Action item> Somewhere below is a line with "Agriturismo B&B Fattoria" and, later, a line with "Galleria fotografica della struttura"; repeat those two lines and all the lines between them, exactly as they are.

Source data>

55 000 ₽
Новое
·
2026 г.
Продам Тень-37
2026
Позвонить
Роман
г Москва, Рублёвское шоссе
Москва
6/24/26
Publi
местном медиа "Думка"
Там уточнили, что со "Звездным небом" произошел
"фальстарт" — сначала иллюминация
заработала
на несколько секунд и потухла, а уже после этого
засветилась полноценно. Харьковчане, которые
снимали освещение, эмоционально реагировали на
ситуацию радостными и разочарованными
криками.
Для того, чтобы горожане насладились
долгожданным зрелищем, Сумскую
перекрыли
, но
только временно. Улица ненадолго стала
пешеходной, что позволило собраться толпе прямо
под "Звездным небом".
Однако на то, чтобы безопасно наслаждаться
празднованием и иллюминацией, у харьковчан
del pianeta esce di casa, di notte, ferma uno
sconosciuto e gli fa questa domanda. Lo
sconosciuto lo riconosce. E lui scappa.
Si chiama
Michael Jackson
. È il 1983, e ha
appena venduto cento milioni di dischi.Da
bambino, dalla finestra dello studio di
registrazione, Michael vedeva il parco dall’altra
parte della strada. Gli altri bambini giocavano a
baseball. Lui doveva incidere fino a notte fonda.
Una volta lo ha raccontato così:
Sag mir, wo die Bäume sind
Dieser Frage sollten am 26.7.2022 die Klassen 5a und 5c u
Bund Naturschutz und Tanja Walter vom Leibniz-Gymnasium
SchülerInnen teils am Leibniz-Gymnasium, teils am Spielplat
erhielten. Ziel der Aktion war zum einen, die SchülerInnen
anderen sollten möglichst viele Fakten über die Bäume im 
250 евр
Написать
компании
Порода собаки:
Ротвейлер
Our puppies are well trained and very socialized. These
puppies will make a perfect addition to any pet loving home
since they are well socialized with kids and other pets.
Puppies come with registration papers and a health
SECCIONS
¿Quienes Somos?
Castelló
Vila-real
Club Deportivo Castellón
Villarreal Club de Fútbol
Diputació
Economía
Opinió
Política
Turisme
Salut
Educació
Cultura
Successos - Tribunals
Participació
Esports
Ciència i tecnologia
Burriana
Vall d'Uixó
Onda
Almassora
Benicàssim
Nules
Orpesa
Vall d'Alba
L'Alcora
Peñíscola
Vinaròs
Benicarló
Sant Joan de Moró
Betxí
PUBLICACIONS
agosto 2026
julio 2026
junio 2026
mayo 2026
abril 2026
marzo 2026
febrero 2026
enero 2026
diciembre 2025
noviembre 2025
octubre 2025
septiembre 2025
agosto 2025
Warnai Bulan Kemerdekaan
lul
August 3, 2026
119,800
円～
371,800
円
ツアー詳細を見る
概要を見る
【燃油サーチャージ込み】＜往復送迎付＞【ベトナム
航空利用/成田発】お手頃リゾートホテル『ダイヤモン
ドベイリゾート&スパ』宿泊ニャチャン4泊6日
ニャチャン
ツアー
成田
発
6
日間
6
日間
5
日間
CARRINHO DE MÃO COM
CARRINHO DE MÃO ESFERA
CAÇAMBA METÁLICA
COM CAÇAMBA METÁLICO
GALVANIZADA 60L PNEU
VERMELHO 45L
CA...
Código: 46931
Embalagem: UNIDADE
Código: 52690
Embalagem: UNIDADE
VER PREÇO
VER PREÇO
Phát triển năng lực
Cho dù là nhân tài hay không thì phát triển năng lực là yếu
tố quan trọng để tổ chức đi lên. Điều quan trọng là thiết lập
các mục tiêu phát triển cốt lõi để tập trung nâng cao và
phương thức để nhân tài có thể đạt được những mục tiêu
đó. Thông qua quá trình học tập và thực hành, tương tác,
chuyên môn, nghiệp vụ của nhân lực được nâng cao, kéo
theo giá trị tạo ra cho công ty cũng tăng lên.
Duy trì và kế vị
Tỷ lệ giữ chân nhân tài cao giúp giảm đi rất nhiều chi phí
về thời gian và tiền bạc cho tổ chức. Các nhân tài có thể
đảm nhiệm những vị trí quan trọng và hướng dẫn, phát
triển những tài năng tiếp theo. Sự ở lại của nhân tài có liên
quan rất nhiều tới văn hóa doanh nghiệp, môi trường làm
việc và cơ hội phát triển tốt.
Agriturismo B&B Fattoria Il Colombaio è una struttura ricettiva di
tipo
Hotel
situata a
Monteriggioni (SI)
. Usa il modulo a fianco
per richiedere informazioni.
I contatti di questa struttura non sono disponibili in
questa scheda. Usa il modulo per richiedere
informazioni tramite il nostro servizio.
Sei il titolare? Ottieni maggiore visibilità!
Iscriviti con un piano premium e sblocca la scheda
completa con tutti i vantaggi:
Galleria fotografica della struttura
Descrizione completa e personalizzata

Response below>
Agriturismo B&B Fattoria Il Colombaio è una struttura ricettiva di
tipo
Hotel
situata a
Monteriggioni (SI)
. Usa il modulo a fianco
per richiedere informazioni.
I contatti di questa struttura non sono disponibili in
questa scheda. Usa il modulo per richiedere
informazioni tramite il nostro servizio.
Sei il titolare? Ottieni maggiore visibilità!
Iscriviti con un piano premium e sblocca la scheda
completa con tutti i vantaggi:
Galleria fotografica della struttura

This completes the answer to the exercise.